Вечером произошло ЧП. Я забыл про священную Катину сковородку и пожарил на ней яичницу. Вы бы видели её лицо! Как будто я не яичницу приготовил, а принёс в жертву единорога.
— Это… это была сковородка моей бабушки! — трагическим шёпотом сообщила она. — Антикварная! С тефлоновым покрытием 1987 года выпуска!
— Прости, — я попятился. — Я думал, сковородка как сковородка…
— Как сковородка?! — взвизгнула Катька. — Да на ней ещё моя прабабушка блины пекла! Это семейная реликвия!
В этот момент я понял, что семейная жизнь — это как хождение по минному полю. В носках. Которые должны лежать в корзине. А не на полу. И не дай бог на священной сковородке.
На второй день я проснулся от запаха… Нет, не кофе и круассанов.
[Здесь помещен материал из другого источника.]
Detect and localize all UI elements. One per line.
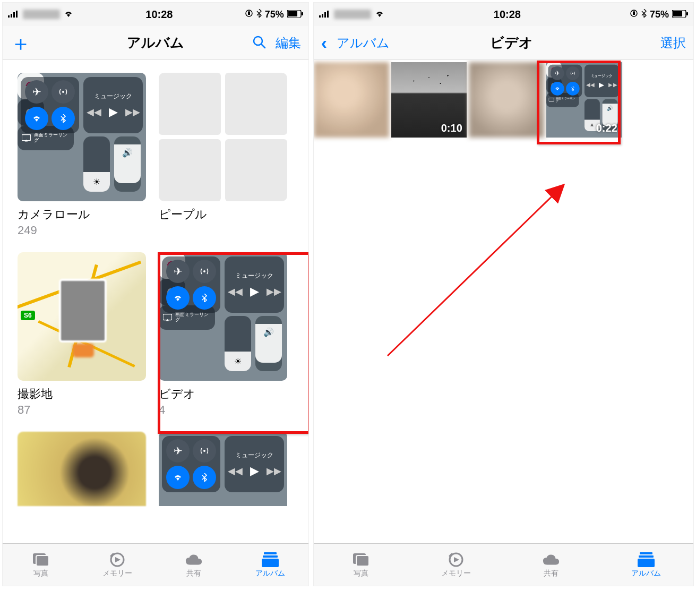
nav-title: アルバム <box>63 33 248 52</box>
brightness-icon: ☀ <box>225 352 251 371</box>
edit-button[interactable]: 編集 <box>276 35 301 52</box>
album-places[interactable]: S6 撮影地 87 <box>18 252 146 417</box>
volume-icon: 🔊 <box>114 144 141 183</box>
tab-bar: 写真 メモリー 共有 アルバム <box>314 543 693 586</box>
phone-right-videos: 10:28 75% ‹ アルバム ビデオ 選択 <box>313 2 694 586</box>
wifi-toggle-icon <box>166 466 190 489</box>
videos-content: 0:10 ✈ ミュージック ◀◀▶▶▶ <box>314 60 693 543</box>
music-label: ミュージック <box>235 451 273 460</box>
tab-memories[interactable]: メモリー <box>409 544 504 586</box>
signal-icon <box>319 9 331 20</box>
video-item-3[interactable] <box>469 62 544 138</box>
tab-photos[interactable]: 写真 <box>3 544 79 586</box>
airplane-icon: ✈ <box>25 80 48 104</box>
map-route-badge: S6 <box>21 311 35 320</box>
carrier-label <box>23 10 60 19</box>
svg-point-33 <box>572 73 573 74</box>
play-icon: ▶ <box>599 81 604 89</box>
bluetooth-toggle-icon <box>51 107 75 130</box>
album-count: 249 <box>18 224 146 237</box>
add-album-button[interactable]: ＋ <box>10 38 31 48</box>
volume-icon: 🔊 <box>255 324 282 363</box>
cellular-icon <box>193 260 216 283</box>
next-icon: ▶▶ <box>267 286 281 297</box>
album-people[interactable]: ピープル <box>159 73 287 237</box>
svg-rect-7 <box>288 11 297 16</box>
map-photo-pin-icon <box>59 279 107 343</box>
nav-title: ビデオ <box>390 33 633 52</box>
memories-icon <box>108 552 126 568</box>
status-bar: 10:28 75% <box>314 3 693 26</box>
prev-icon: ◀◀ <box>228 465 243 477</box>
album-thumb <box>159 73 287 201</box>
tab-memories[interactable]: メモリー <box>79 544 156 586</box>
svg-rect-26 <box>324 12 326 18</box>
map-count-pin-icon <box>73 344 94 357</box>
play-icon: ▶ <box>250 464 259 478</box>
wifi-toggle-icon <box>551 82 564 96</box>
cloud-icon <box>185 552 203 568</box>
album-partial-2[interactable]: ✈ ミュージック ◀◀▶▶▶ <box>159 432 287 506</box>
bluetooth-toggle-icon <box>193 286 216 310</box>
tab-shared[interactable]: 共有 <box>503 544 598 586</box>
album-thumb-map: S6 <box>18 252 146 381</box>
status-time: 10:28 <box>494 8 521 21</box>
album-count: 4 <box>159 403 287 417</box>
svg-rect-32 <box>686 12 688 15</box>
svg-rect-35 <box>548 98 554 101</box>
tab-shared[interactable]: 共有 <box>156 544 232 586</box>
cellular-icon <box>566 66 580 80</box>
prev-icon: ◀◀ <box>228 286 243 297</box>
back-button[interactable]: アルバム <box>337 35 390 52</box>
wifi-icon <box>63 9 74 20</box>
search-icon[interactable] <box>252 35 266 51</box>
music-label: ミュージック <box>590 73 613 79</box>
video-item-4[interactable]: ✈ ミュージック ◀◀▶▶▶ ☀ 🔊 画面ミラーリ <box>546 62 622 138</box>
tab-albums[interactable]: アルバム <box>598 544 693 586</box>
back-chevron-icon[interactable]: ‹ <box>321 32 327 53</box>
music-label: ミュージック <box>94 92 132 101</box>
next-icon: ▶▶ <box>125 106 140 118</box>
video-item-2[interactable]: 0:10 <box>391 62 467 138</box>
bluetooth-toggle-icon <box>193 466 216 489</box>
svg-point-11 <box>62 91 64 93</box>
svg-rect-3 <box>16 11 18 18</box>
svg-rect-23 <box>262 559 279 567</box>
battery-percent: 75% <box>265 9 284 20</box>
orientation-lock-icon <box>245 9 253 20</box>
albums-stack-icon <box>637 552 655 568</box>
svg-rect-24 <box>319 15 321 18</box>
carrier-label <box>334 10 371 19</box>
album-camera-roll[interactable]: ✈ ミュージック ◀◀▶▶▶ ☀ 🔊 画面ミラーリ <box>18 73 146 237</box>
video-grid: 0:10 ✈ ミュージック ◀◀▶▶▶ <box>314 62 693 138</box>
svg-point-17 <box>203 450 205 452</box>
phone-left-albums: 10:28 75% ＋ アルバム 編集 <box>2 2 309 586</box>
cellular-icon <box>193 439 216 463</box>
albums-stack-icon <box>261 552 279 568</box>
tab-photos[interactable]: 写真 <box>314 544 409 586</box>
tab-albums[interactable]: アルバム <box>232 544 308 586</box>
svg-point-14 <box>203 270 205 272</box>
battery-icon <box>672 9 688 20</box>
video-item-1[interactable] <box>314 62 389 138</box>
cellular-icon <box>51 80 75 104</box>
battery-icon <box>287 9 303 20</box>
prev-icon: ◀◀ <box>87 106 101 118</box>
signal-icon <box>8 9 20 20</box>
svg-rect-31 <box>673 11 682 16</box>
wifi-toggle-icon <box>166 286 190 310</box>
video-duration: 0:10 <box>441 122 462 134</box>
next-icon: ▶▶ <box>267 465 281 477</box>
svg-rect-2 <box>13 12 15 18</box>
bluetooth-toggle-icon <box>566 82 580 96</box>
albums-content: ✈ ミュージック ◀◀▶▶▶ ☀ 🔊 画面ミラーリ <box>3 60 308 543</box>
album-thumb <box>18 432 146 506</box>
bluetooth-icon <box>256 9 262 20</box>
album-title: ピープル <box>159 207 287 223</box>
select-button[interactable]: 選択 <box>660 35 686 52</box>
airplane-icon: ✈ <box>551 66 564 80</box>
album-videos[interactable]: ✈ ミュージック ◀◀▶▶▶ ☀ 🔊 画面ミラーリ <box>159 252 287 417</box>
album-partial-1[interactable] <box>18 432 146 506</box>
svg-rect-27 <box>327 11 329 18</box>
play-icon: ▶ <box>250 285 259 298</box>
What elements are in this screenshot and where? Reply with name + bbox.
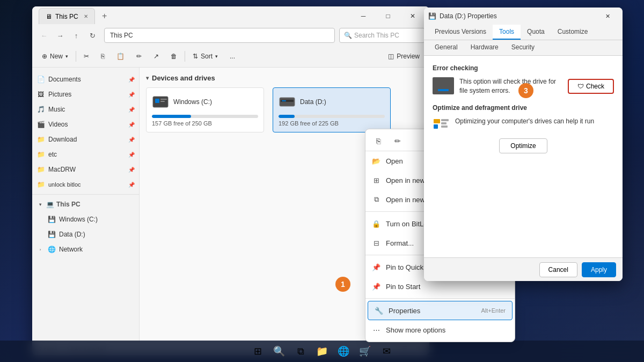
network-icon: 🌐: [47, 245, 56, 254]
tab-security[interactable]: Security: [505, 40, 541, 55]
videos-icon: 🎬: [36, 120, 45, 129]
back-button[interactable]: ←: [36, 28, 52, 43]
dialog-close-button[interactable]: ✕: [597, 8, 618, 25]
sidebar-item-label-music: Music: [48, 106, 65, 113]
more-button[interactable]: ...: [224, 48, 240, 65]
expand-network-icon[interactable]: ›: [36, 246, 44, 253]
sidebar-item-network[interactable]: › 🌐 Network: [32, 242, 139, 257]
sidebar-label-network: Network: [59, 246, 83, 253]
new-chevron-icon: ▾: [65, 54, 68, 59]
maximize-button[interactable]: □: [376, 6, 400, 26]
error-section-title: Error checking: [433, 64, 614, 72]
sidebar-section-thispc[interactable]: ▾ 💻 This PC: [32, 197, 139, 212]
expand-thispc-icon[interactable]: ▾: [36, 201, 44, 208]
sidebar-item-documents[interactable]: 📄 Documents 📌: [32, 72, 139, 87]
taskbar-taskview-button[interactable]: ⧉: [291, 342, 310, 361]
drive-card-windows-c[interactable]: Windows (C:) 157 GB free of 250 GB: [146, 87, 264, 132]
tab-customize[interactable]: Customize: [551, 25, 595, 40]
search-bar[interactable]: 🔍 Search This PC: [339, 28, 425, 43]
tab-quota[interactable]: Quota: [521, 25, 551, 40]
thispc-label: This PC: [56, 201, 80, 208]
new-tab-button[interactable]: +: [97, 9, 112, 24]
copy-button[interactable]: ⎘: [96, 48, 110, 65]
drive-icon-d: [279, 93, 296, 110]
sidebar-item-pictures[interactable]: 🖼 Pictures 📌: [32, 87, 139, 102]
preview-button[interactable]: ◫ Preview: [383, 48, 425, 65]
ctx-properties[interactable]: 🔧 Properties Alt+Enter: [368, 301, 513, 320]
pin-icon: 📌: [128, 77, 135, 83]
drive-header-d: Data (D:): [279, 93, 385, 110]
sidebar-item-etc[interactable]: 📁 etc 📌: [32, 147, 139, 162]
taskbar: ⊞ 🔍 ⧉ 📁 🌐 🛒 ✉: [0, 341, 644, 362]
sidebar-item-music[interactable]: 🎵 Music 📌: [32, 102, 139, 117]
drive-name-d: Data (D:): [300, 98, 326, 106]
window-controls: ─ □ ✕: [351, 6, 425, 26]
sidebar-item-unlock[interactable]: 📁 unlock bitloc 📌: [32, 177, 139, 192]
sidebar-item-data-d[interactable]: 💾 Data (D:): [32, 227, 139, 242]
ctx-newwindow-icon: ⧉: [372, 195, 380, 204]
ctx-pin-start-label: Pin to Start: [386, 283, 420, 291]
optimize-label: Optimize: [510, 142, 536, 150]
pin-icon-8: 📌: [128, 182, 135, 188]
navigation-bar: ← → ↑ ↻ This PC 🔍 Search This PC: [32, 26, 429, 45]
close-button[interactable]: ✕: [400, 6, 425, 26]
new-label: New: [50, 53, 63, 60]
step-badge-1: 1: [335, 277, 350, 292]
sidebar-item-download[interactable]: 📁 Download 📌: [32, 132, 139, 147]
dialog-title: Data (D:) Properties: [440, 12, 597, 20]
new-button[interactable]: ⊕ New ▾: [36, 48, 74, 65]
taskbar-search-button[interactable]: 🔍: [269, 342, 289, 361]
tab-general[interactable]: General: [428, 40, 464, 55]
error-check-text: This option will check the drive for fil…: [459, 77, 562, 95]
up-button[interactable]: ↑: [69, 28, 84, 43]
sort-button[interactable]: ⇅ Sort ▾: [187, 48, 223, 65]
taskbar-start-button[interactable]: ⊞: [248, 342, 267, 361]
pictures-icon: 🖼: [36, 90, 45, 99]
refresh-button[interactable]: ↻: [85, 28, 100, 43]
minimize-button[interactable]: ─: [351, 6, 376, 26]
svg-rect-9: [441, 119, 449, 121]
sidebar-item-videos[interactable]: 🎬 Videos 📌: [32, 117, 139, 132]
ctx-properties-label: Properties: [389, 307, 420, 315]
dialog-footer: Cancel Apply: [424, 257, 623, 281]
taskbar-mail-button[interactable]: ✉: [377, 342, 396, 361]
explorer-tab[interactable]: 🖥 This PC ✕: [39, 8, 95, 24]
optimize-button[interactable]: Optimize: [499, 138, 547, 153]
svg-rect-11: [441, 125, 448, 128]
dialog-title-icon: 💾: [428, 12, 436, 20]
ctx-copy-btn[interactable]: ⎘: [370, 134, 387, 149]
ctx-rename-btn[interactable]: ✏: [389, 134, 406, 149]
tab-bar: 🖥 This PC ✕ +: [36, 7, 351, 25]
macdrw-folder-icon: 📁: [36, 165, 45, 174]
drive-header-c: Windows (C:): [152, 93, 258, 110]
tab-hardware[interactable]: Hardware: [464, 40, 505, 55]
apply-button[interactable]: Apply: [582, 262, 616, 277]
dialog-titlebar: 💾 Data (D:) Properties ✕: [424, 8, 623, 25]
taskbar-store-button[interactable]: 🛒: [355, 342, 375, 361]
rename-button[interactable]: ✏: [131, 48, 147, 65]
step-badge-3: 3: [518, 83, 533, 98]
forward-button[interactable]: →: [53, 28, 68, 43]
sidebar-item-windows-c[interactable]: 💾 Windows (C:): [32, 212, 139, 227]
pin-icon-4: 📌: [128, 122, 135, 128]
tab-previous-versions[interactable]: Previous Versions: [428, 25, 493, 40]
paste-button[interactable]: 📋: [111, 48, 130, 65]
sidebar-label-data-d: Data (D:): [59, 231, 85, 238]
address-bar[interactable]: This PC: [104, 28, 335, 43]
delete-button[interactable]: 🗑: [165, 48, 182, 65]
taskbar-explorer-button[interactable]: 📁: [312, 342, 332, 361]
cut-button[interactable]: ✂: [78, 48, 94, 65]
badge-3-label: 3: [524, 86, 528, 95]
sidebar-item-label-macdrw: MacDRW: [48, 166, 76, 173]
check-button[interactable]: 🛡 Check: [568, 79, 614, 94]
taskbar-edge-button[interactable]: 🌐: [334, 342, 353, 361]
ctx-more-options[interactable]: ⋯ Show more options: [365, 320, 515, 339]
share-button[interactable]: ↗: [148, 48, 164, 65]
tab-close-icon[interactable]: ✕: [84, 13, 88, 19]
tab-tools[interactable]: Tools: [493, 25, 521, 40]
sidebar-item-label-unlock: unlock bitloc: [48, 181, 81, 188]
drive-info-c: 157 GB free of 250 GB: [152, 120, 258, 127]
cancel-button[interactable]: Cancel: [539, 262, 577, 277]
drive-card-data-d[interactable]: Data (D:) 192 GB free of 225 GB: [273, 87, 391, 132]
sidebar-item-macdrw[interactable]: 📁 MacDRW 📌: [32, 162, 139, 177]
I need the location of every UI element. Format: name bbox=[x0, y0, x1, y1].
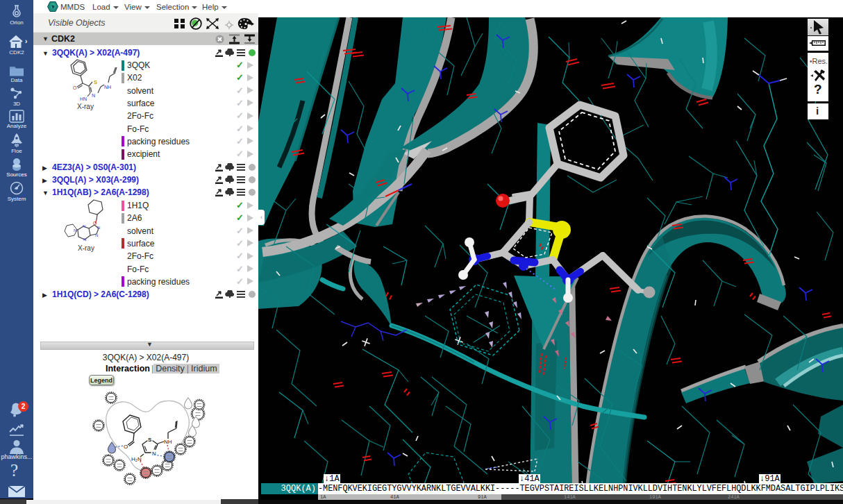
svg-text:N: N bbox=[97, 226, 100, 230]
svg-text:S: S bbox=[94, 79, 97, 85]
svg-text:N: N bbox=[152, 451, 156, 457]
svg-text:N: N bbox=[74, 228, 76, 233]
svg-text:N: N bbox=[83, 224, 85, 228]
svg-text:NH: NH bbox=[104, 85, 111, 90]
svg-text:O: O bbox=[73, 85, 77, 90]
svg-text:N: N bbox=[95, 233, 98, 237]
svg-text:O: O bbox=[93, 221, 97, 226]
svg-text:NH: NH bbox=[164, 439, 172, 445]
svg-text:HN: HN bbox=[80, 96, 87, 101]
svg-text:N: N bbox=[92, 93, 95, 98]
svg-text:N: N bbox=[83, 237, 86, 242]
svg-text:S: S bbox=[148, 437, 152, 443]
svg-text:O: O bbox=[124, 444, 128, 450]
От запаха спирулины, которую Катька добавила в «утренний заряд бодрости» — зелёную жижу консистенции болотной тины.
— Пей! — скомандовала она. — Там витамины, минералы, антиоксиданты!
— А вкус? — с надеждой спросил я.
— Вкус — это вторично. Главное — польза!
Я сделал глоток. Потом второй. Потом побежал в туалет, где меня вывернуло наизнанку. Оказывается, мой организм не готов к такой пользе с утра пораньше.
— Ничего, привыкнешь! — бодро крикнула Катька через дверь. — Первый раз всегда тяжело!
«Швах, — подумал я, обнимая унитаз. — Полный швах. И крышку не забыть опустить».
Но знаете что? Через месяц я реально привык. И к спирулине (правда, научился незаметно выливать её в цветок), и к расписанию, и даже к священной сковородке. Катька тоже смягчилась — разрешила повесить в туалете плакат с футбольной командой и купить упаковку нормального пива.
А вчера произошло чудо. Пришёл домой — квартира вверх дном, посреди гостиной стоит здоровенный телевизор, а на кухне Лёха с Димоном пьют пиво.
— Сюрприз! — выскочила Катька. — Я подумала, ты скучаешь по друзьям. Пусть приходят! Только не чаще раза в неделю. И чипсы пусть с собой приносят.
В этот момент я понял — семейная жизнь как русская рулетка. Никогда не знаешь, что выстрелит — свод правил или неожиданный сюрприз. Но, чёрт возьми, это затягивает похлеще покера!
А папку с правилами мы в итоге сожгли. Торжественно, на балконе, под коньячок. Правда, Катька тут же завела новую — но уже потоньше. И я завёл свою — с одним пунктом: «Любить жену, даже когда она подсовывает спирулину».
Потому что семейная жизнь — это не про правила. Это про то, чтобы находить компромиссы между священными сковородками и пивом с друзьями. Между спирулиной и пельменями. Между порядком и лёгким, контролируемым хаосом.
И да, крышку унитаза я теперь опускаю. Автоматически. Это уже как рефлекс. Катька говорит — условный. Я говорю — безусловная любовь.
Хотя нет, вру. Любовь у нас всё-таки условная. Условие одно — не трогать её новую сковородку. Уже третью за месяц. Потому что первые две я того… В общем, неважно.
Главное — мы счастливы. По-своему, по-дурацки, с папками правил и зелёными коктейлями, но счастливы. И это, чёрт возьми, главное!